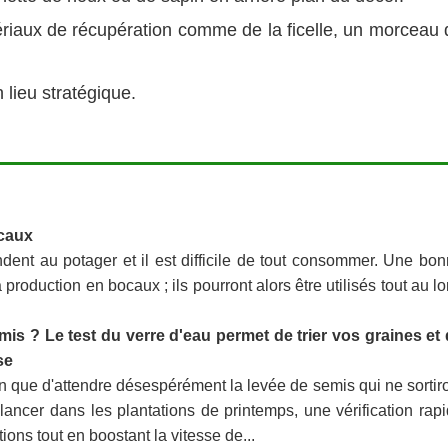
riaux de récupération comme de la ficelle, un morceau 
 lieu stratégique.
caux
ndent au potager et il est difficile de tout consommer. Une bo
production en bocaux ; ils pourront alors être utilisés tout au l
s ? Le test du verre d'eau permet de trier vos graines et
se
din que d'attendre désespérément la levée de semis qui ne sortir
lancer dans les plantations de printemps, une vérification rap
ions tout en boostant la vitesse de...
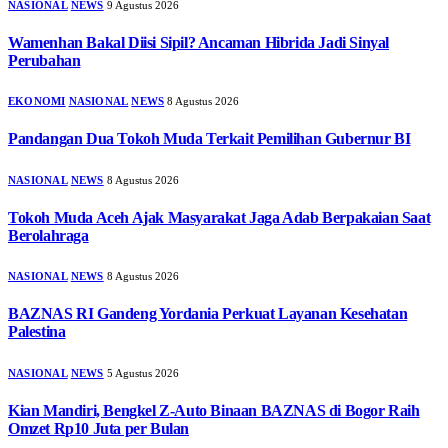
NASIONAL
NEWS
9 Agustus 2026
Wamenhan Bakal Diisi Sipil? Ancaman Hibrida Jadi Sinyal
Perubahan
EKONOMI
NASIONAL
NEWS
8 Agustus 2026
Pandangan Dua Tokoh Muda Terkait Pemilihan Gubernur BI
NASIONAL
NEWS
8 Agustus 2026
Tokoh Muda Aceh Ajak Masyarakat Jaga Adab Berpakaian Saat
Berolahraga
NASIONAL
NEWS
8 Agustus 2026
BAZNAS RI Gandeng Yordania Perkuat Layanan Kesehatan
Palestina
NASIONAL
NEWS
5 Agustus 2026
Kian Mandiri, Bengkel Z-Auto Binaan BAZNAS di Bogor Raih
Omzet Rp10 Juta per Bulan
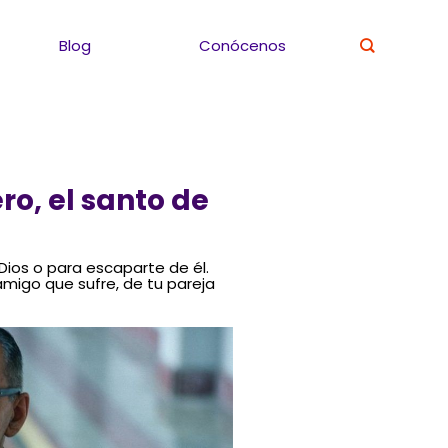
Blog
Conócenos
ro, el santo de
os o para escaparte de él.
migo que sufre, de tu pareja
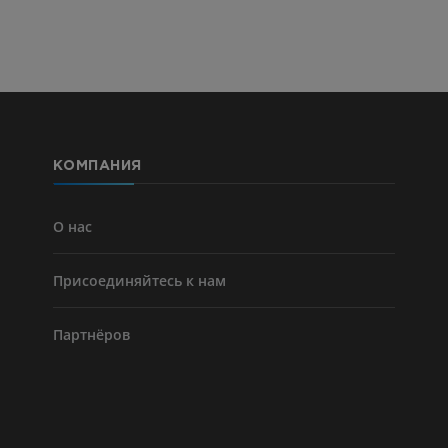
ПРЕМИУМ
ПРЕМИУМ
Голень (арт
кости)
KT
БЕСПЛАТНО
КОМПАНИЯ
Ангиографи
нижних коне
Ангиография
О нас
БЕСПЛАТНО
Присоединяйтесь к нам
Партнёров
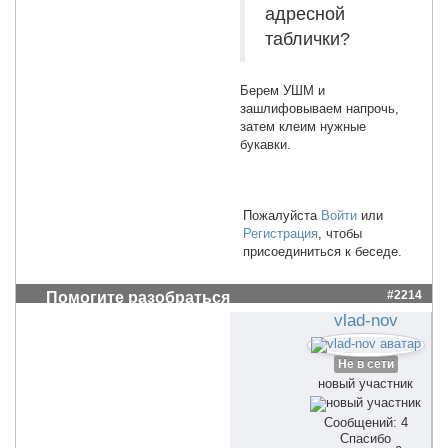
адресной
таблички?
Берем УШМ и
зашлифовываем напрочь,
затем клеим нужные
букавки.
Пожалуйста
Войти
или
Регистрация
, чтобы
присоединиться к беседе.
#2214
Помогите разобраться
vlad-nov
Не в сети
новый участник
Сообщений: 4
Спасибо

● ● ● ● ●

**WHAT IS EXPECTED**
Write the records out again verbatim and omit the pictures they contain.

**RESULT OF THE TASK**
riaux de récupération comme de la ficelle, un morceau 
 lieu stratégique.
caux
ndent au potager et il est difficile de tout consommer. Une bo
production en bocaux ; ils pourront alors être utilisés tout au l
s ? Le test du verre d'eau permet de trier vos graines et
se
din que d'attendre désespérément la levée de semis qui ne sortir
lancer dans les plantations de printemps, une vérification rap
ions tout en boostant la vitesse de...
NASIONAL
NEWS
9 Agustus 2026
Wamenhan Bakal Diisi Sipil? Ancaman Hibrida Jadi Sinyal
Perubahan
EKONOMI
NASIONAL
NEWS
8 Agustus 2026
Pandangan Dua Tokoh Muda Terkait Pemilihan Gubernur BI
NASIONAL
NEWS
8 Agustus 2026
Tokoh Muda Aceh Ajak Masyarakat Jaga Adab Berpakaian Saat
Berolahraga
NASIONAL
NEWS
8 Agustus 2026
BAZNAS RI Gandeng Yordania Perkuat Layanan Kesehatan
Palestina
NASIONAL
NEWS
5 Agustus 2026
Kian Mandiri, Bengkel Z-Auto Binaan BAZNAS di Bogor Raih
Omzet Rp10 Juta per Bulan
Blog
Conócenos
ro, el santo de
os o para escaparte de él.
migo que sufre, de tu pareja
ПРЕМИУМ
ПРЕМИУМ
Голень (арт
кости)
KT
БЕСПЛАТНО
КОМПАНИЯ
Ангиографи
нижних коне
Ангиография
О нас
БЕСПЛАТНО
Присоединяйтесь к нам
Партнёров
адресной
таблички?
Берем УШМ и
зашлифовываем напрочь,
затем клеим нужные
букавки.
Пожалуйста
Войти
или
Регистрация
, чтобы
присоединиться к беседе.
#2214
Помогите разобраться
vlad-nov
Не в сети
новый участник
Сообщений: 4
Спасибо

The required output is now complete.